Dzisiaj przybywamy do Was sfrustrowani. A przynajmniej część z nas 🤯 Mateusza trzymało od rana i jedyną nadzieją było wieczorne nagrywanie. Jaśka za to złapało tuż przed nagraniem... Mimo tych przeciwności przybywamy z nowym odcinkiem!
Drive to survive, to dla części z nas serial, dzięki któremu odkryliśmy Formułę 1. Chwała mu za to! Jednak co przyniósł czwarty sezon, którego premiera miała miejsce w zeszły piątek? Czy wbił nas w kanapę jak poprzednie sezony? Co nam się podobało (i czy w ogóle coś się podobało)? I czy w końcu frustracja Jaśka ma coś związanego z sobotnim oglądaniem Drive to survive?
---
Słyszymy się już w najbliższy czwartek, który będzie niezwykłym dniem z wielu powodów.

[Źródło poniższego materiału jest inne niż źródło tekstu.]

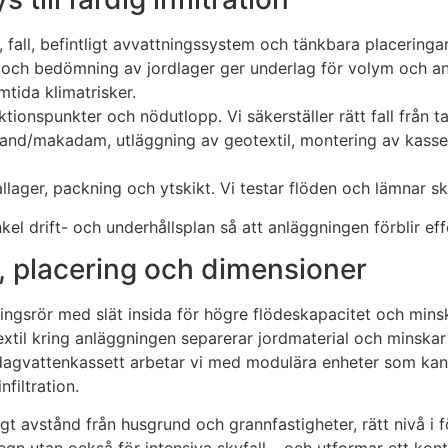
 fall, befintligt avvattningssystem och tänkbara placeringar
 och bedömning av jordlager ger underlag för volym och anta
mtida klimatrisker.
ektionspunkter och nödutlopp. Vi säkerställer rätt fall från 
tsand/makadam, utläggning av geotextil, montering av kasse
allager, packning och ytskikt. Vi testar flöden och lämnar sk
kel drift- och underhållsplan så att anläggningen förblir ef
l, placering och dimensioner
eringsrör med slät insida för högre flödeskapacitet och mins
xtil kring anläggningen separerar jordmaterial och minskar i
d dagvattenkassett arbetar vi med modulära enheter som kan
filtration.
kligt avstånd från husgrund och grannfastigheter, rätt nivå i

Po pierwsze dlatego, że to imieniny Dziersławy, Dzierżysławy, Gabriela, Marka, Markusława, Sewera, Sofroniusza, Szymona. Po drugie dlatego, że dzień będzie trwał aż 12 godzin i 28 minut! Po trzecie jednak i najważniejsze, usłyszycie nas zaraz po pierwszym wyścigu Formuły 1 w tym sezonie. Zgodnie z naszym mottem, nie znamy się, ale na pewno się wypowiemy!